Di sungai Cibogo, Rajamandala, kemiringan bidang lapisan batuan ada yang mencapai 80º hingga 90º bahkan di beberapa segmen telah mengalami pembalikan. (Haryanto I, 2006).

Menurut Kepala PVMBG, Hendra Gunawan, wilayah di sekitar episentrum gempa Cianjur secara umum tersusun oleh endapan kuarter berupa batuan rombakan gunung api muda (breksi gunung api, lava, tuff) dan aluvial sungai.

Endapan Kuarter tersebut pada umumnya bersifat lunak, lepas, belum kompak (unconsolidated) dan memperkuat efek guncangan, sehingga rawan gempa bumi.

Semoga mobilisasi bantuan dan alokasi berbagai sumber daya yang diperlukan dapat segera didistribusikan ke daerah terdampak yang membutuhkan.

Disamping itu tentulah berbagai kejadian yang berhubungan dengan alam ini semestinya mendorong kita untuk terus belajar dan mengembangkan teknologi untuk beradaptasi bukan ?

Salah satu aspek yang amat kita butuhkan saat ini adalah sistem mitigasi cerdas dalam konteks disaster risk reduction, dan juga sistem pengelolaan kebencanaan terpadu yang dapat dikembangkan dari sistem eksisting seperti SPGDT (Sistem Penanggulangan Gawat Darurat Terpadu).

Penerapan AI dalam ranah mitigasi dan alokasi sumber daya penanggulangan bencana adalah suatu keniscayaan. Bahkan dalam salah satu publikasi WMO (World Meteorological Organization) dijelaskan bahwa machine learning atau ML bisa dioptimasi dalam membantu proses kalkulasi dan prediksi resiko bencana.
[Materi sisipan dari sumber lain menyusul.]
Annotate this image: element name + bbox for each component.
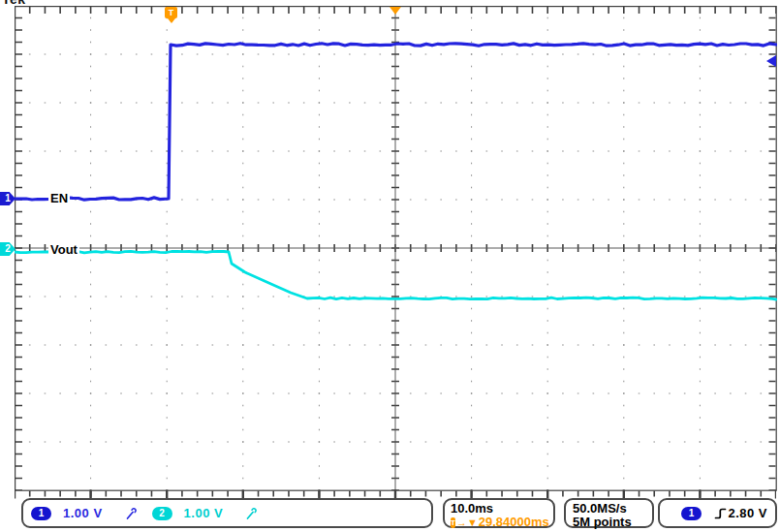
graticule	[15, 6, 777, 502]
ch2-badge[interactable]: 2	[152, 507, 172, 520]
trigger-readout-box[interactable]: 1 2.80 V	[658, 498, 777, 528]
ch2-scale-readout: 1.00 V	[184, 506, 224, 520]
sample-rate: 50.0MS/s	[573, 501, 645, 516]
trigger-level-readout: 2.80 V	[728, 506, 767, 520]
arrow-icon: →	[456, 516, 467, 529]
ch1-trace-label: EN	[48, 191, 70, 205]
trigger-t-icon: T	[451, 517, 455, 528]
trigger-level-arrow-icon[interactable]	[766, 55, 776, 67]
timebase-scale: 10.0ms	[451, 501, 547, 516]
acquisition-readout-box[interactable]: 50.0MS/s 5M points	[564, 498, 654, 528]
center-crosshair	[15, 6, 776, 490]
trigger-delay-value: 29.84000ms	[479, 516, 549, 529]
ch2-probe-icon	[246, 507, 257, 519]
ch1-badge[interactable]: 1	[31, 507, 51, 520]
trigger-point-flag[interactable]: T	[165, 7, 177, 18]
channel-readout-box[interactable]: 1 1.00 V 2 1.00 V	[21, 498, 433, 528]
horizontal-readout-box[interactable]: 10.0ms T → ▼ 29.84000ms	[443, 498, 555, 528]
ch1-probe-icon	[126, 507, 137, 519]
ch1-position-marker[interactable]: 1	[0, 192, 16, 205]
oscilloscope-screen: Tek	[0, 0, 780, 532]
ch2-trace-label: Vout	[48, 242, 79, 257]
record-length: 5M points	[573, 516, 645, 529]
expansion-triangle-glyph: ▼	[467, 516, 478, 529]
ch2-position-marker[interactable]: 2	[0, 242, 16, 256]
rising-edge-slope-icon	[714, 506, 727, 520]
trigger-delay-readout: T → ▼ 29.84000ms	[451, 516, 547, 529]
expansion-point-triangle-icon[interactable]	[390, 7, 401, 15]
ch1-scale-readout: 1.00 V	[63, 506, 103, 520]
trigger-source-badge: 1	[681, 507, 702, 520]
ML, which is a subset of AI that includes supervised (e.g., random forest or decision trees), unsupervised (e.g., K-means) or reinforcement (e.g., Markov decision process) learning, can be simplified as parsing data into algorithms that learn from data to make classifications or predictions. Kuglitsch, et al, 2022.

Dalam konteks mitigasi cerdas, keberadaan data multi sumber seperti peta intensitas gempa bumi, peta percepatan gempa bumi, peta geologi, peta penggunaan lahan, peta kemiringan lereng, peta kepadatan penduduk, peta jenis tanah, sampai data citra penginderaan jauh, sensor GPS, tilt meter di gunung api, buoy tsunami seperti yang telah dikembangkan oleh BPPT dalam sistem INATews, juga data satelit cuaca, data geomagnetik, data oceanic dipole, data pasang surut, dll dapat diintegrasikan ke dalam sistem mitigasi yang diolah dengan ML dan menghasilkan beberapa model prediksi yang dapat digunakan sebagai early warning system, ataupun panduan dalam proses perencanaan strategis seperti pembangunan infrastruktur, pengembangan habitat, serta rencana kontingensi di situasi emergensi.

Di sisi lain data eksisting sebagaimana telah mulai dihimpun oleh Kemenkes dalam program Satu Sehat seperti keberadaan dan fasilitas kesehatan (faskes), tenaga kesehatan (nakes), alat dan teknologi kesehatan (alkes), logistik kesehatan, infrastuktur pengelolaan dampak kebencanaan seperti keberadaan hidran pemadam, kendaraan pemadam, helikopter atau kapal cepat SAR, data komunitas terkait, sampai piranti pamong praja yang berwenang secara kewilayahan, dapat dikembangkan menjadi bagian dari Sistem Cerdas Penananggulangan Bencana Terintegrasi.

Keberadaan sistem dengan tingkat akurasi dan prediksi tinggi akan dapat mempercepat respon tanggap bencana seperti alokasi sumber daya tepat sasaran, mobilisasi dan detasering secara efektif.

Pendekatan terintegrasi semacam ini diharapkan akan dapat menghindari terjadinya berbagai kondisi ikutan pasca bencana yang tidak diharapkan.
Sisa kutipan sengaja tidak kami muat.